Iran: Judicial Commission decides that stoning sentence should be implemented.

Source: 
BBC & Change for Equality
The recommendation of Ayatollah Mahmoud Hashemi Shahroudi, head of Iran’s judiciary, to grant amnesty to a woman sentenced to stoning was rejected by the Judicial Commission for Amnesty and Clemency.
Ashraf Kalhor, who has been in Tehran’s Evin Prison since 2001, was convicted of adultery and accessory to murder, and sentenced to stoning and 15 years imprisonment the following year.
Her lawyer, Shadi Sadr, told BBC Persian Service that Ms. Kalhor had been serving her time in prison until last May, when the judicial office responsible for implementing sentences ordered her stoning to be executed. In response, according to Ms. Sadr, women’s rights and human rights activists filed a request to the head of the judiciary for her amnesty. After reviewing the case, Ayatollah Shahroudi recommended that she be given clemency for her stoning sentence.

In light of his recommendation, it was assumed that her stoning sentence had been cancelled, explained Ms. Sadr. However, two years later, the Judicial Commission for Amnesty and Clemency declared that Ms. Ashraf’s stoning sentence should be implemented.

Ms. Sadr expressed concern about the possibility of her client’s imminent stoning and pointed to a recent stoning that had taken place in northern Iran. Alireza Jamshidi, spokesperson for the judiciary, had announced last summer that no stoning executions would take place. Although in recent years, the number of stoning executions in Iran has decreased, some judges still issue the sentence for cases of rape and adultery committed by a married woman.

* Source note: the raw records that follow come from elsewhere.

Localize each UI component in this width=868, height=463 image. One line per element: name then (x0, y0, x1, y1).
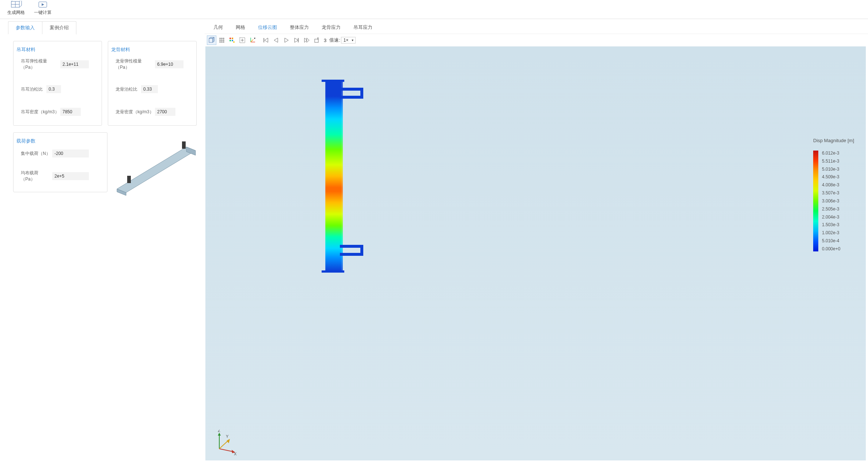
tab-lug-stress[interactable]: 吊耳应力 (347, 21, 379, 34)
last-frame-icon[interactable] (302, 35, 311, 45)
lug-poisson-input[interactable] (46, 85, 61, 93)
svg-line-4 (19, 1, 22, 1)
lug-density-input[interactable] (60, 108, 81, 116)
tab-mesh[interactable]: 网格 (229, 21, 252, 34)
lug-modulus-label: 吊耳弹性模量（Pa） (21, 58, 60, 71)
view-cube-icon[interactable] (207, 35, 216, 45)
legend-tick: 2.004e-3 (822, 215, 840, 220)
svg-line-63 (219, 441, 228, 449)
svg-text:Z: Z (218, 430, 220, 433)
tab-params[interactable]: 参数输入 (8, 21, 42, 34)
svg-rect-25 (232, 38, 233, 39)
legend-tick: 3.507e-3 (822, 190, 840, 196)
top-toolbar: 生成网格 一键计算 (0, 0, 868, 19)
svg-marker-9 (42, 3, 44, 6)
export-animation-icon[interactable] (312, 35, 322, 45)
svg-rect-47 (325, 81, 327, 271)
svg-rect-49 (340, 88, 363, 91)
viewport-toolbar: ▼ 3 倍速: 1× (205, 34, 868, 46)
card-load-params: 载荷参数 集中载荷（N） 均布载荷（Pa） (13, 132, 107, 192)
legend-tick: 5.010e-3 (822, 167, 840, 172)
lug-density-label: 吊耳密度（kg/m3） (21, 109, 60, 115)
keel-material-title: 龙骨材料 (111, 46, 192, 53)
svg-rect-48 (341, 81, 343, 271)
svg-rect-46 (326, 81, 341, 271)
legend-title: Disp Magnitude [m] (813, 138, 854, 143)
tab-case-intro[interactable]: 案例介绍 (42, 21, 76, 34)
legend-tick: 0.000e+0 (822, 246, 840, 251)
legend-tick: 3.006e-3 (822, 198, 840, 204)
svg-marker-38 (274, 38, 278, 42)
svg-rect-14 (127, 176, 131, 183)
viewport-3d[interactable]: Disp Magnitude [m] 6.012e-35.511e-35.010… (205, 46, 866, 460)
legend-tick: 4.509e-3 (822, 174, 840, 179)
speed-select[interactable]: 1× (341, 37, 356, 43)
legend-tick: 1.503e-3 (822, 222, 840, 227)
svg-marker-37 (265, 38, 268, 42)
keel-density-input[interactable] (155, 108, 175, 116)
lug-modulus-input[interactable] (60, 60, 89, 68)
keel-poisson-input[interactable] (141, 85, 158, 93)
svg-line-60 (219, 449, 233, 452)
tab-displacement[interactable]: 位移云图 (251, 21, 284, 34)
keel-poisson-label: 龙骨泊松比 (115, 86, 141, 92)
displacement-contour (319, 67, 381, 282)
point-load-input[interactable] (52, 149, 89, 158)
keel-modulus-input[interactable] (155, 60, 183, 68)
speed-label: 倍速: (329, 37, 340, 43)
one-click-calc-label: 一键计算 (34, 10, 52, 16)
svg-rect-15 (209, 38, 213, 42)
tab-keel-stress[interactable]: 龙骨应力 (315, 21, 347, 34)
axes-toggle-icon[interactable]: ▼ (248, 35, 257, 45)
svg-marker-64 (227, 439, 230, 443)
grid-toggle-icon[interactable] (217, 35, 227, 45)
svg-point-28 (233, 41, 235, 43)
dist-load-label: 均布载荷（Pa） (21, 170, 52, 182)
generate-mesh-button[interactable]: 生成网格 (7, 1, 25, 16)
model-preview (113, 132, 201, 198)
lug-poisson-label: 吊耳泊松比 (21, 86, 46, 92)
svg-text:▼: ▼ (254, 37, 256, 39)
legend-tick: 2.505e-3 (822, 206, 840, 212)
dist-load-input[interactable] (52, 172, 89, 180)
legend-tick: 5.010e-4 (822, 238, 840, 243)
tab-overall-stress[interactable]: 整体应力 (283, 21, 315, 34)
svg-rect-24 (230, 38, 231, 39)
generate-mesh-label: 生成网格 (7, 10, 25, 16)
frame-number: 3 (324, 38, 326, 43)
keel-density-label: 龙骨密度（kg/m3） (115, 109, 155, 115)
svg-rect-54 (360, 245, 363, 256)
svg-rect-27 (232, 40, 233, 41)
keel-modulus-label: 龙骨弹性模量（Pa） (115, 58, 155, 71)
fit-view-icon[interactable] (238, 35, 247, 45)
legend-tick: 4.008e-3 (822, 182, 840, 187)
svg-rect-56 (322, 270, 344, 273)
first-frame-icon[interactable] (261, 35, 270, 45)
svg-text:Y: Y (226, 434, 229, 439)
svg-rect-50 (340, 96, 363, 99)
svg-marker-10 (117, 147, 196, 193)
left-panel: 参数输入 案例介绍 吊耳材料 吊耳弹性模量（Pa） 吊耳泊松比 吊耳密度（kg/… (0, 19, 205, 463)
svg-line-34 (251, 39, 253, 42)
prev-frame-icon[interactable] (271, 35, 281, 45)
tab-geometry[interactable]: 几何 (207, 21, 230, 34)
legend-tick: 1.002e-3 (822, 230, 840, 235)
card-keel-material: 龙骨材料 龙骨弹性模量（Pa） 龙骨泊松比 龙骨密度（kg/m3） (108, 41, 197, 126)
svg-marker-40 (295, 38, 298, 42)
svg-marker-58 (218, 433, 221, 436)
legend-options-icon[interactable] (227, 35, 237, 45)
svg-marker-39 (285, 38, 288, 42)
one-click-calc-button[interactable]: 一键计算 (34, 1, 52, 16)
play-icon[interactable] (281, 35, 291, 45)
next-frame-icon[interactable] (292, 35, 301, 45)
svg-rect-26 (230, 40, 231, 41)
axis-triad: Z X Y (213, 430, 238, 455)
svg-line-5 (19, 5, 22, 7)
card-lug-material: 吊耳材料 吊耳弹性模量（Pa） 吊耳泊松比 吊耳密度（kg/m3） (13, 41, 102, 126)
legend-tick: 5.511e-3 (822, 159, 840, 164)
load-title: 载荷参数 (16, 138, 103, 144)
color-legend: Disp Magnitude [m] 6.012e-35.511e-35.010… (813, 138, 854, 251)
svg-text:X: X (234, 452, 237, 455)
lug-material-title: 吊耳材料 (16, 46, 97, 53)
legend-tick: 6.012e-3 (822, 151, 840, 156)
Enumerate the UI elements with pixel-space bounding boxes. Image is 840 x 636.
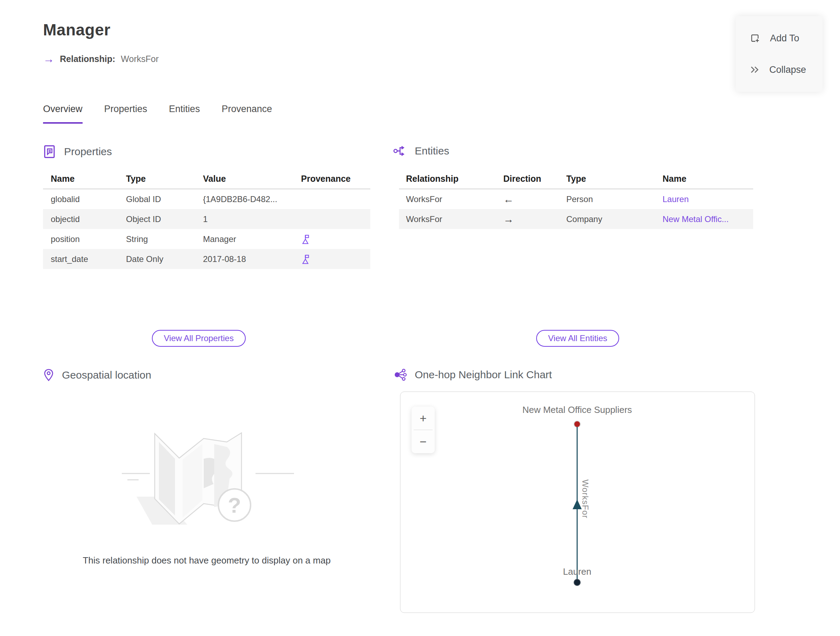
tab-bar: Overview Properties Entities Provenance	[43, 104, 272, 123]
properties-icon	[43, 144, 56, 159]
provenance-flag-icon	[301, 234, 370, 244]
properties-section-header: Properties	[43, 144, 112, 159]
prop-name: globalid	[51, 195, 126, 204]
node-person[interactable]	[574, 579, 581, 586]
col-direction: Direction	[503, 174, 566, 184]
properties-table: Name Type Value Provenance globalid Glob…	[43, 172, 370, 269]
prop-type: Object ID	[126, 214, 203, 224]
tab-provenance[interactable]: Provenance	[221, 104, 272, 123]
direction-right-arrow-icon: →	[503, 213, 566, 225]
link-chart-icon	[393, 369, 407, 381]
relationship-subtitle: → Relationship: WorksFor	[43, 53, 159, 65]
geospatial-section-header: Geospatial location	[43, 369, 151, 382]
prop-value: 1	[203, 214, 301, 224]
link-chart-section-title: One-hop Neighbor Link Chart	[415, 369, 552, 381]
edge-label: WorksFor	[580, 479, 590, 519]
node-label-person: Lauren	[563, 566, 592, 577]
table-row: WorksFor ← Person Lauren	[399, 189, 753, 209]
link-chart-canvas[interactable]: + − New Metal Office Suppliers WorksFor …	[400, 392, 755, 613]
add-to-label: Add To	[770, 33, 799, 44]
entities-section-header: Entities	[393, 144, 449, 158]
prop-name: position	[51, 234, 126, 244]
tab-overview[interactable]: Overview	[43, 104, 83, 123]
subtitle-label: Relationship:	[60, 54, 115, 64]
node-label-company: New Metal Office Suppliers	[522, 405, 632, 415]
zoom-out-button[interactable]: −	[412, 430, 435, 453]
prop-type: Date Only	[126, 254, 203, 264]
prop-value: {1A9DB2B6-D482...	[203, 195, 301, 204]
actions-card: Add To Collapse	[736, 16, 823, 92]
table-row: position String Manager	[43, 229, 370, 249]
geospatial-empty-message: This relationship does not have geometry…	[43, 555, 370, 566]
table-row: start_date Date Only 2017-08-18	[43, 249, 370, 269]
location-pin-icon	[43, 369, 54, 382]
map-placeholder-illustration: ?	[115, 417, 305, 536]
geospatial-section-title: Geospatial location	[62, 369, 151, 381]
add-to-button[interactable]: Add To	[750, 33, 823, 44]
table-row: globalid Global ID {1A9DB2B6-D482...	[43, 189, 370, 209]
prop-type: Global ID	[126, 195, 203, 204]
prop-type: String	[126, 234, 203, 244]
collapse-icon	[750, 65, 760, 74]
col-value: Value	[203, 174, 301, 184]
col-provenance: Provenance	[301, 174, 370, 184]
table-row: objectid Object ID 1	[43, 209, 370, 229]
entity-type: Company	[566, 214, 663, 224]
table-row: WorksFor → Company New Metal Offic...	[399, 209, 753, 229]
node-company[interactable]	[574, 421, 581, 428]
view-all-properties-button[interactable]: View All Properties	[152, 330, 246, 347]
col-name: Name	[51, 174, 126, 184]
entities-table-header: Relationship Direction Type Name	[399, 172, 753, 189]
tab-properties[interactable]: Properties	[104, 104, 147, 123]
subtitle-value: WorksFor	[121, 54, 159, 64]
provenance-flag-icon	[301, 254, 370, 264]
direction-left-arrow-icon: ←	[503, 193, 566, 205]
col-type: Type	[566, 174, 663, 184]
tab-entities[interactable]: Entities	[169, 104, 200, 123]
collapse-button[interactable]: Collapse	[750, 65, 823, 75]
zoom-in-button[interactable]: +	[412, 407, 435, 430]
collapse-label: Collapse	[769, 65, 806, 75]
link-chart-section-header: One-hop Neighbor Link Chart	[393, 369, 552, 381]
prop-value: Manager	[203, 234, 301, 244]
entity-name-link[interactable]: Lauren	[663, 195, 753, 204]
prop-name: start_date	[51, 254, 126, 264]
col-type: Type	[126, 174, 203, 184]
page-title: Manager	[43, 20, 111, 39]
add-to-icon	[750, 33, 761, 44]
entities-icon	[393, 144, 407, 158]
prop-value: 2017-08-18	[203, 254, 301, 264]
relationship-arrow-icon: →	[43, 53, 54, 65]
entity-type: Person	[566, 195, 663, 204]
entities-section-title: Entities	[415, 145, 449, 157]
col-relationship: Relationship	[406, 174, 503, 184]
properties-section-title: Properties	[64, 146, 112, 158]
svg-text:?: ?	[228, 493, 241, 517]
prop-name: objectid	[51, 214, 126, 224]
col-name: Name	[663, 174, 753, 184]
entity-relationship: WorksFor	[406, 195, 503, 204]
entity-name-link[interactable]: New Metal Offic...	[663, 214, 753, 224]
entity-relationship: WorksFor	[406, 214, 503, 224]
zoom-control: + −	[412, 407, 435, 453]
properties-table-header: Name Type Value Provenance	[43, 172, 370, 189]
view-all-entities-button[interactable]: View All Entities	[536, 330, 619, 347]
relationship-detail-page: Manager → Relationship: WorksFor Add To …	[0, 0, 840, 636]
entities-table: Relationship Direction Type Name WorksFo…	[399, 172, 753, 229]
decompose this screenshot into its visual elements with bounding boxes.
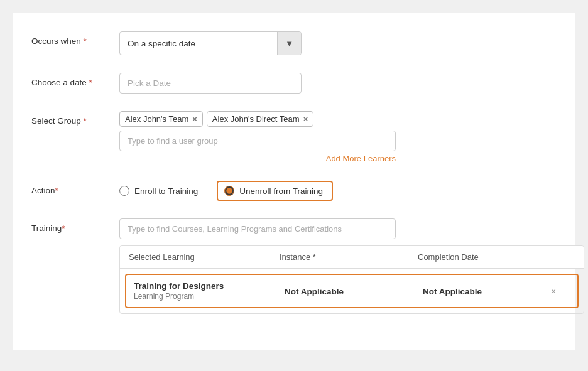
col-header-learning: Selected Learning (129, 252, 280, 262)
occurs-when-chevron[interactable]: ▼ (277, 32, 301, 55)
table-header: Selected Learning Instance * Completion … (120, 246, 584, 269)
row-remove-action: × (551, 286, 570, 297)
instance-value: Not Applicable (285, 286, 423, 297)
select-group-control: Alex John's Team × Alex John's Direct Te… (119, 111, 550, 163)
training-label: Training* (31, 218, 119, 233)
tag-close-alex-direct[interactable]: × (303, 115, 308, 123)
training-control: Selected Learning Instance * Completion … (119, 218, 584, 314)
tag-label: Alex John's Team (125, 114, 188, 124)
radio-group: Enroll to Training Unenroll from Trainin… (119, 181, 550, 201)
occurs-when-control: On a specific date On a recurring schedu… (119, 31, 550, 55)
completion-value: Not Applicable (423, 286, 551, 297)
date-input[interactable] (119, 73, 302, 94)
tag-close-alex-team[interactable]: × (192, 115, 197, 123)
col-header-instance: Instance * (280, 252, 418, 262)
learning-subtitle: Learning Program (134, 292, 285, 301)
group-search-input[interactable] (119, 131, 396, 151)
tag-alex-direct-team: Alex John's Direct Team × (207, 111, 313, 127)
tag-alex-team: Alex John's Team × (119, 111, 203, 127)
action-label: Action* (31, 181, 119, 195)
enroll-radio[interactable] (119, 186, 129, 196)
learning-title: Training for Designers (134, 281, 285, 291)
occurs-when-row: Occurs when * On a specific date On a re… (31, 31, 550, 55)
row-close-button[interactable]: × (551, 286, 556, 296)
table-row: Training for Designers Learning Program … (125, 274, 579, 308)
learning-info: Training for Designers Learning Program (134, 281, 285, 301)
choose-date-control (119, 73, 550, 94)
col-header-completion: Completion Date (418, 252, 575, 262)
occurs-when-select-wrapper[interactable]: On a specific date On a recurring schedu… (119, 31, 302, 55)
action-control: Enroll to Training Unenroll from Trainin… (119, 181, 550, 201)
select-group-row: Select Group * Alex John's Team × Alex J… (31, 111, 550, 163)
action-row: Action* Enroll to Training Unenroll from… (31, 181, 550, 201)
choose-date-label: Choose a date * (31, 73, 119, 87)
unenroll-option[interactable]: Unenroll from Training (217, 181, 333, 201)
select-group-label: Select Group * (31, 111, 119, 126)
unenroll-radio[interactable] (224, 186, 234, 196)
tag-label: Alex John's Direct Team (212, 114, 300, 124)
occurs-when-label: Occurs when * (31, 31, 119, 46)
enroll-option[interactable]: Enroll to Training (119, 186, 198, 196)
occurs-when-select[interactable]: On a specific date On a recurring schedu… (120, 34, 277, 53)
tag-area: Alex John's Team × Alex John's Direct Te… (119, 111, 550, 127)
add-more-learners-link[interactable]: Add More Learners (119, 154, 396, 163)
training-row: Training* Selected Learning Instance * C… (31, 218, 550, 314)
form-container: Occurs when * On a specific date On a re… (13, 13, 575, 350)
choose-date-row: Choose a date * (31, 73, 550, 94)
training-search-input[interactable] (119, 218, 396, 239)
training-table: Selected Learning Instance * Completion … (119, 245, 584, 314)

According to the current Islamic penal code, adulterous relations can be proved with the testimony of four just witnesses or with the confession, repeated four times, of the accused.

One of the most recent cases, the stoning of a man in Takistan, Ghazvin in May 2007, was met with great international protest. The stoning was carried out, despite an order by the head of the judiciary to stay the execution. UN’s High Commissioner for Human Rights called for an end to stonings in Iran, calling such punishment cruel, inhuman and degrading and a clear violation of international human rights agreements.